Meteor Microservice Architecture


Design Principles

Our design principles for this software were initially inspired by the Meteor.js Principles, but with a focus on healthcare. We eventually landed at the following design principles which we value in the development of this software stack:

  1. One Language: Javascript
  2. Fast Healthcare Interoperability Resources
  3. Embrace the Ecosystem
  4. Web Standards
  5. Database Everywhere
  6. Continuous Integration
  7. HIPAA Security
  8. Day Made of Glass

Example Apps

In developing this software, we built 100+ prototypes, forked a web application framework, and published a separate release track (Clinical Meteor) which acts as a baseline and standard by which to calibrate the rest of the quality-control and continuous-improvement processes that are necessary for regulatory review. These prototypes and reference implementations use the packages from the clinical release track, and are baselined and referenced with various quality control measures. i.e. We try to run the app through Touchstone or Crucible or Inferno test suites; make sure that the accounts package QA scripts are still passing; the package integration tests work, etc. You may find the list of examples to be of general interest.


Local Development

For those who want to clone or fork the project and do local development, it's recommended to use the --recursive flag, which will recursively download the examples and packages. Be warned! We're trying to keep things compressed and optimized, but the project still weighs in at over 330MB at this point! When decompressed and project databases rehydrated, the project can swell to over a gigabyte in size.

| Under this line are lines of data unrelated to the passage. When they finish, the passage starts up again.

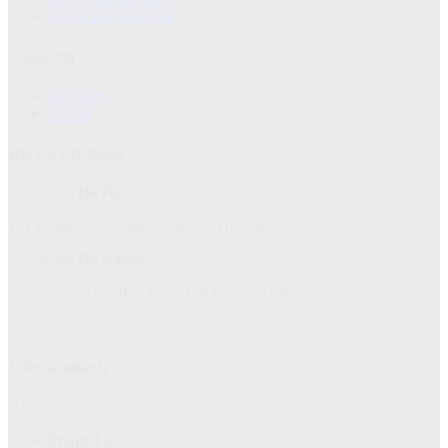
Hướng dẫn thanh toán
Thông tin
Giới thiệu
Liên hệ
Địa chỉ cửa hàng
Chi nhánh
Hà Nội:
151 Đặng Tiến Đông, Đống Đa, Hà Nội
Chi nhánh
Đà Nẵng:
52 Nguyễn Thị Minh Khai, Hải Châu, Đà Nẵng
Liên hệ nhanh
Hà Nội:
Phạm Tú:
0817 388 333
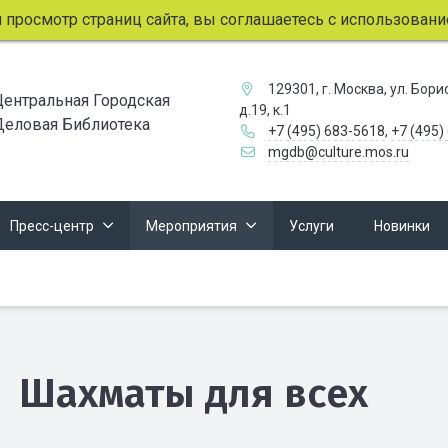
осмотр страниц сайта, вы соглашаетесь с использованием ф
129301, г. Москва, ул. Бор
Центральная Городская
д.19, к.1
Деловая Библиотека
+7 (495) 683-5618
,
+7 (495)
mgdb@culture.mos.ru
Пресс-центр
Мероприятия
Услуги
Новинки
Шахматы для всех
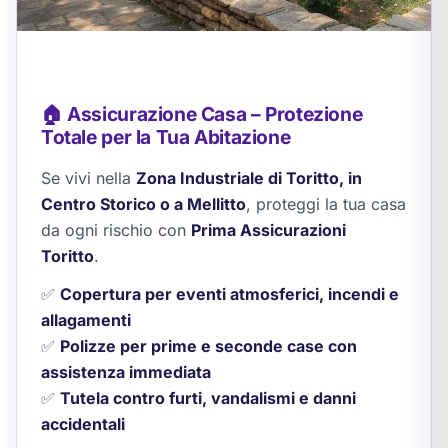
🏠 Assicurazione Casa – Protezione
Totale per la Tua Abitazione
Se vivi nella
Zona Industriale di Toritto, in
Centro Storico o a Mellitto
, proteggi la tua casa
da ogni rischio con
Prima Assicurazioni
Toritto
.
✅
Copertura per eventi atmosferici, incendi e
allagamenti
✅
Polizze per prime e seconde case con
assistenza immediata
✅
Tutela contro furti, vandalismi e danni
accidentali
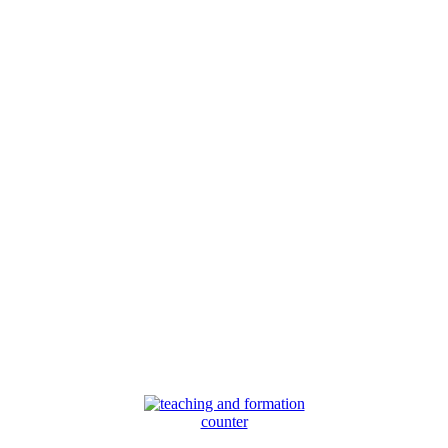
counter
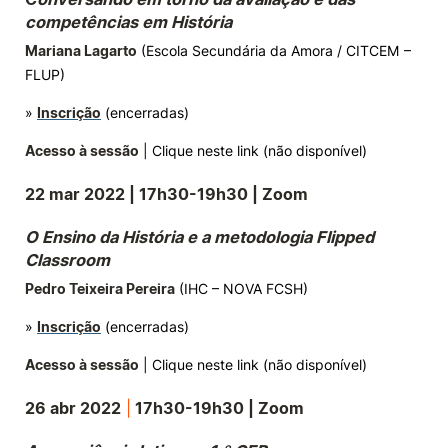
competências em História
Mariana Lagarto
(Escola Secundária da Amora / CITCEM –
FLUP)
»
Inscrição
(encerradas)
Acesso à sessão
| Clique neste link (não disponível)
22 mar 2022 |
17h30-19h30 | Zoom
O Ensino da História e a metodologia Flipped
Classroom
Pedro Teixeira Pereira
(IHC – NOVA FCSH)
»
Inscrição
(encerradas)
Acesso à sessão
| Clique neste link (não disponível)
26 abr 2022
|
17h30-19h30 | Zoom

git clone --recursive http://github.com/clinical-meteor/clinical-meteor 

# you can also update to the latest versions of the submodules 
cd clinical-meteor
git submodule update --recursive --remote --merge

# if you're submitting patchs and pull-requests 
git add . && git commit -m 'Update submodules to latest revisions message'

History

This repostiory was originally entitled the 'Meteor Cookbook', and was focused on recipes for making Meteor.js apps HIPAA compliant, FDA precertification ready, and interoperable via HL7 interfaces. Add HL7 data schemas became a much larger project than anticipated, which lead to the creation of a fork/release track (clinical-meteor) and this project was renamed as a Software Development Kit. We are finishing up a major refactor, which has renamed the base boilerplate form 'meteor-on-fhir' to 'node-on-fhir', and migrating to a more NPM centric package management system. We're taking this moment to move back to the original naming convention of 'cookbook', with a focus on Node.js as the tech stack; and Meteor.js as our build pipeline.


Contributing

Pull requests with typo corrections and copyediting are nearly always accepted. Feature requests for individual packages should be logged in their respective repositories. Discussion regarding the larger overall project should be logged here. Please see the Governance documentation for more details on project governance.